Aynı sitede yapılan seçim ile bir sonraki dönem için E, F, G, H yönetim kuruluna seçilmiştir. A,B,C,D birlikte hareket ile E,F,G,H'nin seçildiği KAT MALİKLERİ KURLU KARARInın iptali için dava açarlar. Bu arada yeni seçilen E,f,G,H önceki yönetimi oluşturan A,B,C,D aleyhine "kendi yönetimleri döneminde yetkisiz ve usulsuz harcama ile siteyi zarara uğratıkları" iddiasi ile davalar açarlar.. A, B, C, D'nin açtığı kat malikleri kurulu kararının iptali davası devam eder iken kat malikleri kuruluna katılan ve burada olumlu oy kullanması nedeni ile davalı olan P vefat eder.
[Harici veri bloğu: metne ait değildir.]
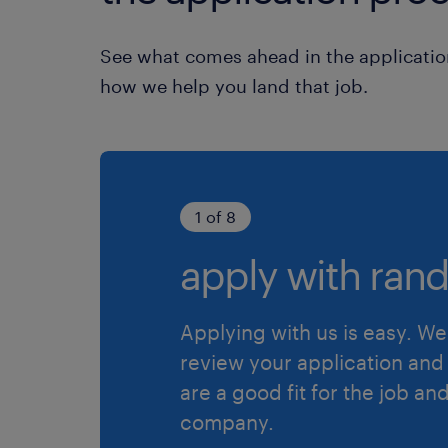
See what comes ahead in the applicatio
how we help you land that job.
1 of 8
apply with rand
Applying with us is easy. We 
review your application and 
are a good fit for the job an
company.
Davalı yanın P'nin vefat ettiğini ve davaya mirasçılarının dahil edilmesi gerektiğini beyan etmesi üzrerine tüm davacıların vekili olan kişi "davalı P aleyhindeki davayı atiye terk ettiklerini." beyan eder ve buna dair tutanağı da imzalar.. Atiye terk bayanının üzerinden 4 ay geçer.. Mahkeme yargıcı " Usul hukukunda atiye terk diye bir kavram olmadığını, bununla neyi kastettiğini.." davacı vekiline sorar ve davacı vekili "bu beyan ile davayı takipsiz bıraktıklarını." beyan eder.. Bu esnada davalılar vekili merhum P mirasçılarının vekaletnamesin ibraz eder ve "davayı atiye terk talebini kabul ediyoruz." diyerek bu durumu duruşma tutanağına yazdırır. Merhum P dışındaki davalıların da avukatı olan vekil esasen davayı atiye terk talebi ile birlikte halen sağ olan davalılar adına "atiye terk talebini kabul ettiğini" mahkemeye bildirmiş ve durumu duruşma tutanağına geçirttirmiştir... ------- Dava halen derdest. HUMK.m.185/1 ve 409 kapsamında düşüncelerim var.. Hukukçu arkadaşlarım ne düşünür merak ettim... Kuru bir merak değil. Düşüncelerini yazarlar ise katkı sağlayacağına inanıyorum.. Saygılarımla.. |
17-08-2006, 11:01 | #2 |
|
Atİye Terk Usul Hukukumuzda Vardir
Sayın Meslakdaşım,
Mahkeme yargıcı "Usul hukukunda atiye terk diye bir kavram olmadığını, bununla neyi kastettiğini.." davacı vekiline sorar demişsiniz. İstanbul'da 9 yıl avukatlıktan sonra Yüksek Hakimler Kuruluna verdiğim dilekçede "yargıç eksikliği ve bilgisizlikleri" gerekçesiyle mesleğe girmek istediğimi belitip, oybirliğiyle kabul edildikten sonra Antalya Gündoğmuş'tan yargıçlığa başlayıp 20 yıl çeşitli yerlerde çalışarak emekli olup, 17.Auğusto.1999'dan bu yana eski mesleğine dönmüş bir hukukçu olarak size yanıt veriyorum: Bu durum hukukumuzda böyle bir kavramın olmadığını değil, o Mahkeme Yargıcının hukukçu olmadığını gösterir. 20-25 dakikalık bir internet araştırmasından sonra Yargıtay kararları ve doktrinden size 10 sayfalık bilgi topladım. Sitede acemi olduğumdan tamamını buraya aktaramadım ve bunu araştırmaya zamanım kalmadı. omeryasa42@mynet.com adresime mail adresinizi gönderirseniz size aktarayım. Ayrıca bu bilgileri bu siteye de aktarırabilirseniz sanırım yararlı olur. Bu arada şunu belirteyim her iki avukatlık dönemimde ve yargıçlığımda "atiye terk" müessesini çok kullandım. Selam ve sevgilerle. Av. Ömer YASA |
17-08-2006, 12:11 | #3 |
|
Sevgili meslekdaşım,
Mesajımı tekrar daha dikkatli okursanız, sizden benim mail adresime adres göndermek istediğimi fark edeceksiniz. Daha ne diyeyim? |
17-08-2006, 13:37 | #4 |
|
"davayı atiye terk" kavramı Hukuk Terimleri Sözlüğünde davadan vazgeçme anlamında açıklanıyor. Yani HUMK.m.185/1 anlamında bu talep DAVAYI GERİ ALMA YASAĞI olarak değerlendiriliyor. Bu hali ile davalı tarafın açık onamı alındıktan sonra talep kabul edilebilir.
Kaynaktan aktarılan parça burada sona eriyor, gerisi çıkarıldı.